Die verbleibende Zeit bis zum Abflug am Abend haben wir genutzt, um uns Stellenbosch, die Weinhauptstadt Südafrikas anzuschauen. Eine wunderschöne, sehr lebendige Universitätsstadt mit herrlichen alten Bauten, gepflegten Parks und Shopping-Meilen, in denen man die Kreditkarte sehr leicht zum Glühen bringen kann. Ich denke, die Bilder sprechen für sich.
Fazit:
Wir haben die Gastfreundschaft dieses Landes genossen und seine eindrucksvolle Schönheit bewundert, waren entsetzt über die Armut in den Townships und sind wilden Tieren in freier Wildbahn noch nie in unserem Leben so nahe gekommen. Wir haben aber auch lernen müssen, dass selbst 20 Jahre nach Beendigung der Apartheid die Trennung zwischen Schwarz und Weiss immer noch deutlich sichtbar ist.
Wir haben unterschiedlichste Menschen kennengelernt, wie z.B. Archie, den großmäuligen Lodgebesitzer in Hitgeheim. Eugene, den tierpsychologisch belesenen Safari-Tourguide in Gondwana. Rossano und Bianca, die sympathischen Hotelbesitzer in Knysna und deren gute "Geister" Tracy und Beauty, die uns buchstäblich jeden Wunsch von den Lippen abgelesen haben. Und dann war da noch Bernalene in Jeffrey's Bay , die Frau mit der dekorativen Ader und dem Mut zum Ungewöhnlichen, die uns gezeigt hat, dass man alten Krimskrams nicht einfach wegschmeissen muss, sondern durchaus ein ausgefallenes und wunderschönes Gästehaus daraus machen kann.

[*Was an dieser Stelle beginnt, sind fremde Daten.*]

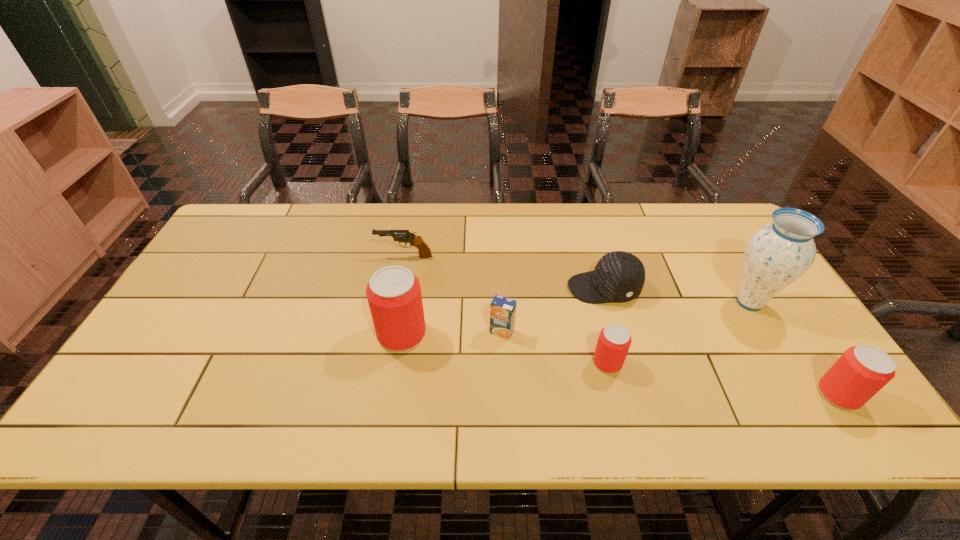 Where is `vacant space that satisfies the following two spatial constraints: 1. on the front side of the second shortest beer can; 2. on the right side of the leftmost beer can`? The width and height of the screenshot is (960, 540). vacant space that satisfies the following two spatial constraints: 1. on the front side of the second shortest beer can; 2. on the right side of the leftmost beer can is located at coordinates (392, 394). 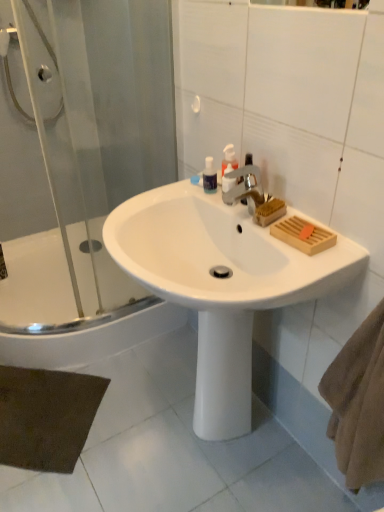 Identify the location of vacant space underneath transparent glass shower door at left (from a real-world perspective). The image size is (384, 512). (125, 313). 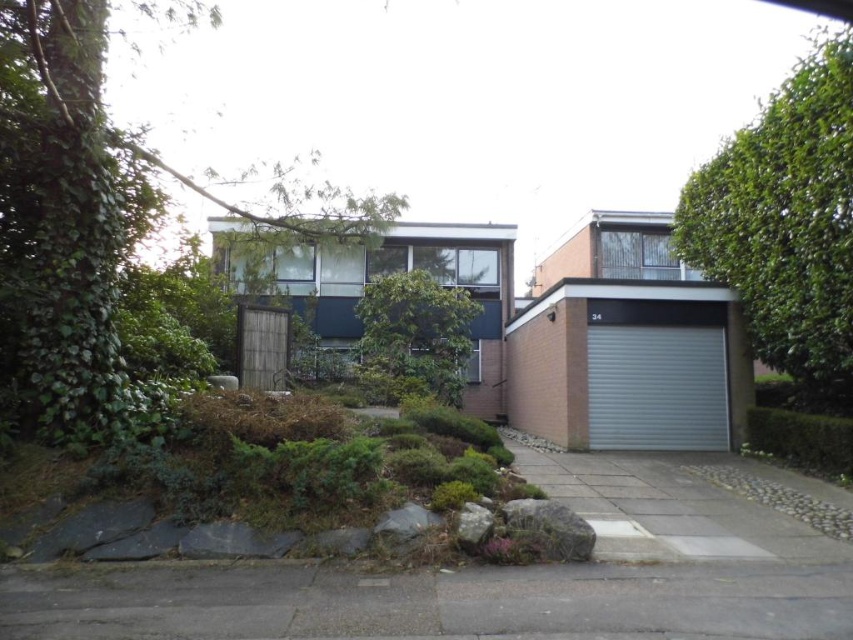 Question: Can you confirm if metallic silver garage at lower right is positioned below gray metallic garage door at lower right?

Choices:
 (A) no
 (B) yes

Answer: (A)

Question: Is gray concrete driveway at lower center wider than gray metallic garage door at lower right?

Choices:
 (A) yes
 (B) no

Answer: (A)

Question: Does metallic silver garage at lower right have a lesser width compared to brick garage at center?

Choices:
 (A) no
 (B) yes

Answer: (B)

Question: Which object is farther from the camera taking this photo?

Choices:
 (A) metallic silver garage at lower right
 (B) brick garage at center
 (C) gray metallic garage door at lower right
 (D) gray concrete driveway at lower center

Answer: (A)

Question: Which object is positioned closest to the brick garage at center?

Choices:
 (A) gray concrete driveway at lower center
 (B) gray metallic garage door at lower right

Answer: (B)

Question: Which object appears farthest from the camera in this image?

Choices:
 (A) gray metallic garage door at lower right
 (B) metallic silver garage at lower right
 (C) brick garage at center

Answer: (B) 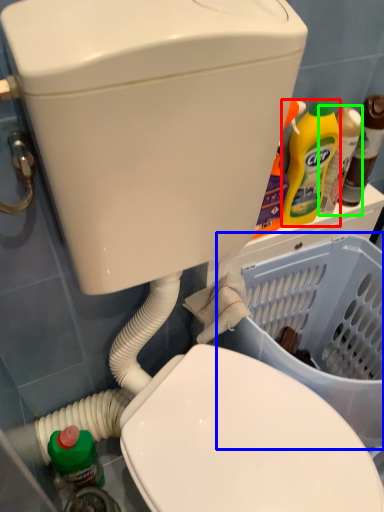 Question: Considering the real-world distances, which object is farthest from cleaning product (highlighted by a red box)? basket container (highlighted by a blue box) or bottle (highlighted by a green box)?

Choices:
 (A) basket container
 (B) bottle

Answer: (A) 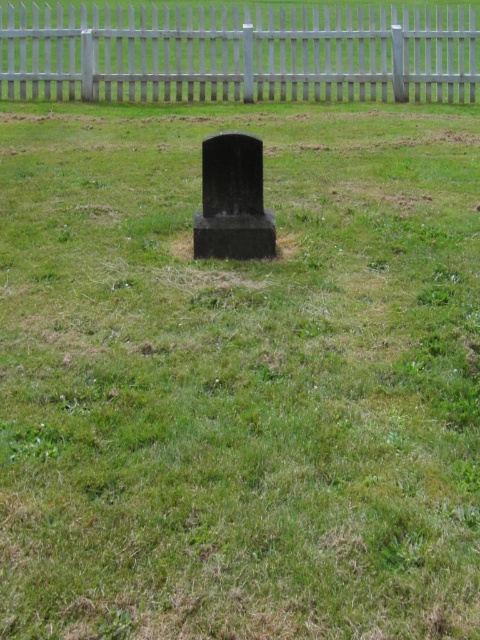 Who is higher up, white wooden fence at upper center or black polished stone gravestone at center?

white wooden fence at upper center is above.

Does white wooden fence at upper center have a lesser width compared to black polished stone gravestone at center?

→ Yes.

Measure the distance between point (434, 76) and camera.

Point (434, 76) and camera are 13.43 meters apart from each other.

Identify the location of white wooden fence at upper center. (238, 52). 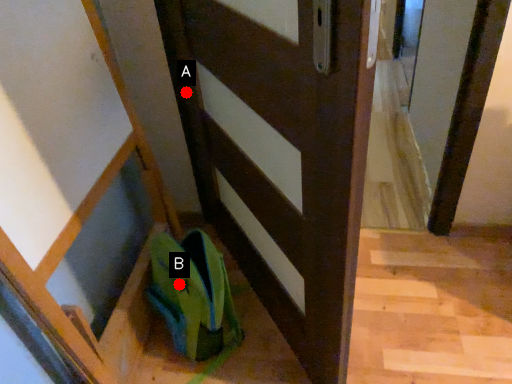 Question: Two points are circled on the image, labeled by A and B beside each circle. Which point appears closest to the camera in this image?

Choices:
 (A) A is closer
 (B) B is closer

Answer: (B) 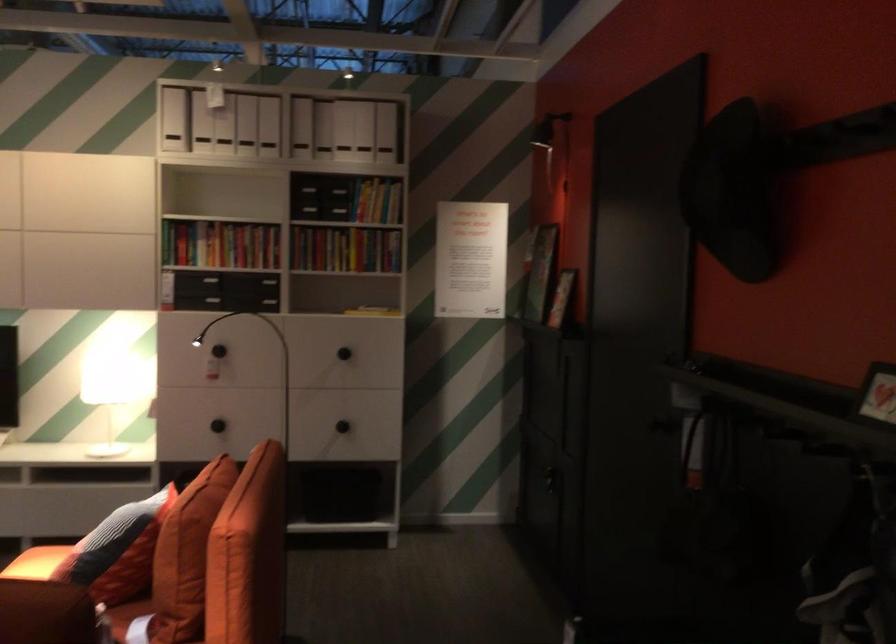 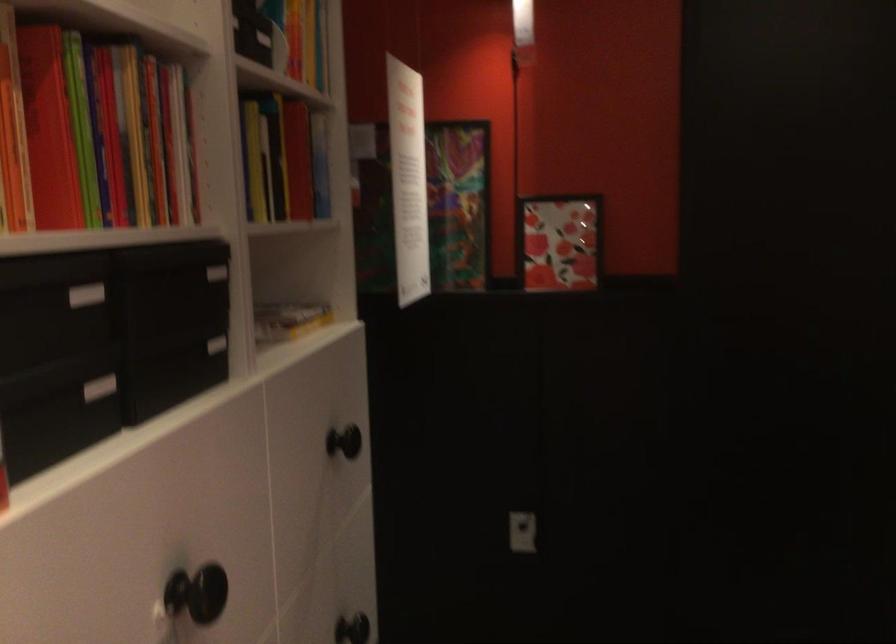 Find the pixel in the second image that matches point (204, 341) in the first image.

(196, 592) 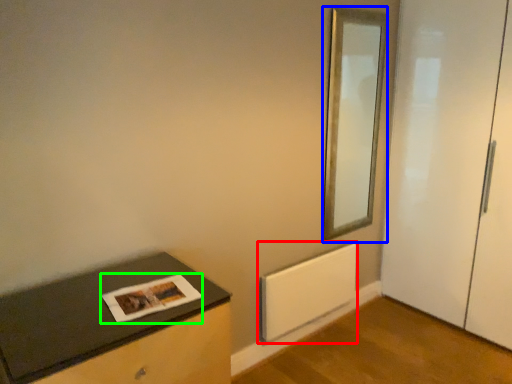 Question: Considering the real-world distances, which object is farthest from radiator (highlighted by a red box)? mirror (highlighted by a blue box) or magazine (highlighted by a green box)?

Choices:
 (A) mirror
 (B) magazine

Answer: (B) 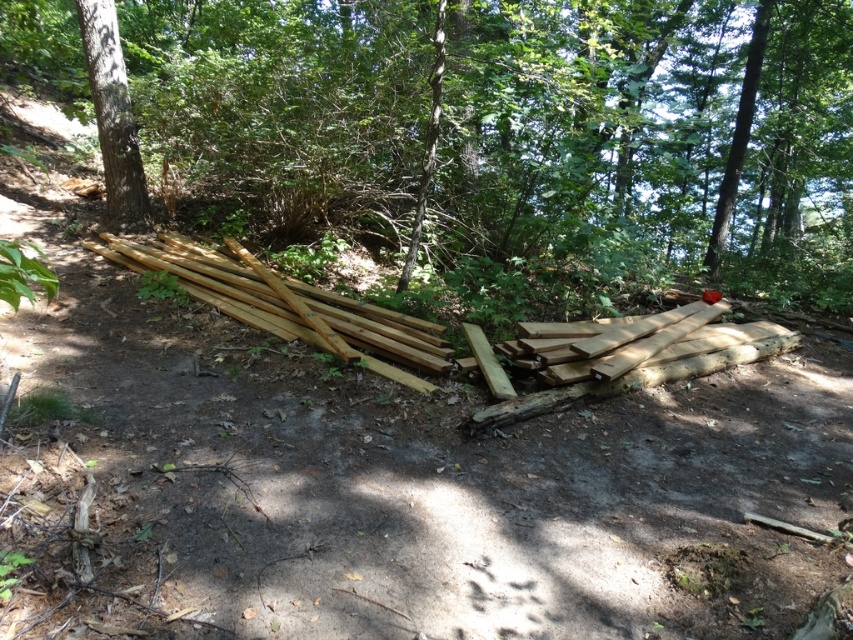 You are a carpenter looking for a specific piece of wood to work with. You need to locate the smooth brown wood at center. Where exactly is it located in the image?

The smooth brown wood at center is located at point coordinates of [520,124] in the image.

You are a hiker trying to find the path through the woods. You see the natural wood at left and the smooth brown tree trunk at upper left. Which object is closer to you?

Answer: The natural wood at left is closer because it is in front of the smooth brown tree trunk at upper left. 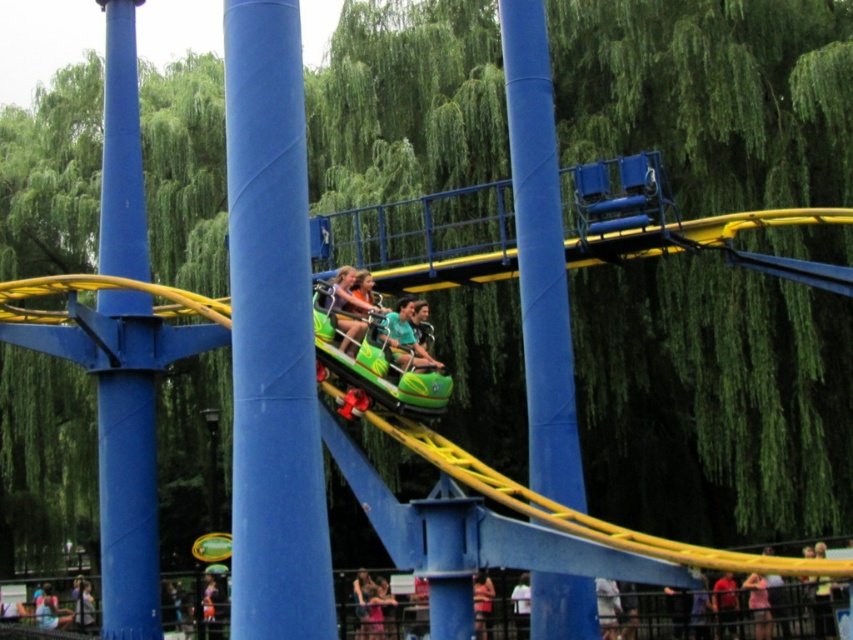 You are a safety inspector checking the amusement park ride. You notice the green matte roller coaster car at center and the light blue shirt at center. Based on their positions, is there a risk of collision between these two objects?

The green matte roller coaster car at center is positioned over the light blue shirt at center, so there is a risk of collision between these two objects.

You are a photographer standing at the base of the blue metallic pole at left and want to take a picture of the green plastic roller coaster car at center. Will the pole block your view of the car?

The blue metallic pole at left is above the green plastic roller coaster car at center, so the pole will not block your view of the car since it is positioned above it.

You are a park visitor who wants to take a photo of the blue glossy pole at center and the blue metallic pole at left. Which pole should you focus on first if you want to capture both in the same frame without moving your camera?

The blue glossy pole at center is smaller than the blue metallic pole at left, so you should focus on the blue metallic pole at left first since it is larger and will be more prominent in the frame. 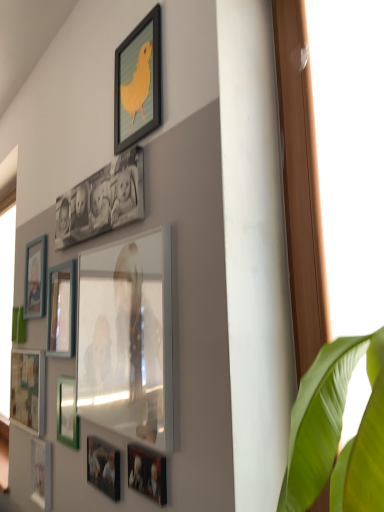 Question: From a real-world perspective, does wooden photo frame at left, the eighth picture frame positioned from the bottom, sit lower than matte black picture frame at upper center, the first picture frame viewed from the top?

Choices:
 (A) yes
 (B) no

Answer: (A)

Question: Considering the relative sizes of wooden photo frame at left, the eighth picture frame positioned from the bottom, and matte black picture frame at upper center, which is the eleventh picture frame from bottom to top, in the image provided, is wooden photo frame at left, the eighth picture frame positioned from the bottom, taller than matte black picture frame at upper center, which is the eleventh picture frame from bottom to top,?

Choices:
 (A) no
 (B) yes

Answer: (A)

Question: Can you confirm if wooden photo frame at left, the eighth picture frame positioned from the bottom, is wider than matte black picture frame at upper center, which is the eleventh picture frame from bottom to top?

Choices:
 (A) no
 (B) yes

Answer: (B)

Question: Considering the relative sizes of wooden photo frame at left, the eighth picture frame positioned from the bottom, and matte black picture frame at upper center, which is the eleventh picture frame from bottom to top, in the image provided, is wooden photo frame at left, the eighth picture frame positioned from the bottom, smaller than matte black picture frame at upper center, which is the eleventh picture frame from bottom to top,?

Choices:
 (A) no
 (B) yes

Answer: (A)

Es waren sehr schöne, interessante und ereignisreiche 15 Tage mit vielen tollen und nachhaltigen Erfahrungen und Eindrücken. Der Urlaub ist regelrecht verflogen und war natürlich wie immer viel zu kurz. Doch wir kommen wieder!!!! Es gibt noch viel zu entdecken in dem Land, in dem die Wiege der Menschheit steht. In diesem Sinne:
Nkosi Sikelel'i Afrika, zu deutsch "Gott segne Afrika"
Und nicht zu vergessen ein herzliches Dankeschön wie immer an alle virtuell Mitreisende und die vielen inspirierenden Kommentare. Wenn Ihr Lust habt, könnt Ihr uns im April nach Indien "begleiten". Bis dahin, bleibt uns gewogen und GESUND.